EXERCISE GOAL:
Verbatim copy, images omitted: return the full listing.

────

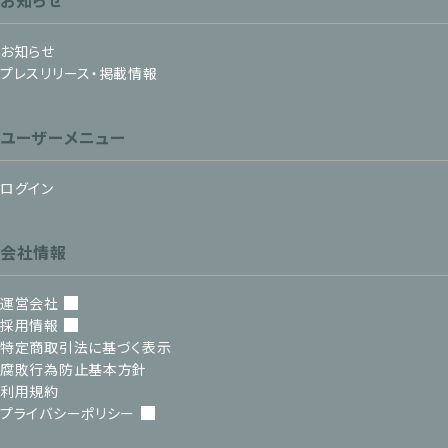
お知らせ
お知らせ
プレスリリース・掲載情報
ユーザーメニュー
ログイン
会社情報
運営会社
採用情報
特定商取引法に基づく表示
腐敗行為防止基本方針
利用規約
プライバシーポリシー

────

YOUR SOLUTION:
お知らせ
お知らせ
プレスリリース・掲載情報
ユーザーメニュー
ログイン
会社情報
運営会社
採用情報
特定商取引法に基づく表示
腐敗行為防止基本方針
利用規約
プライバシーポリシー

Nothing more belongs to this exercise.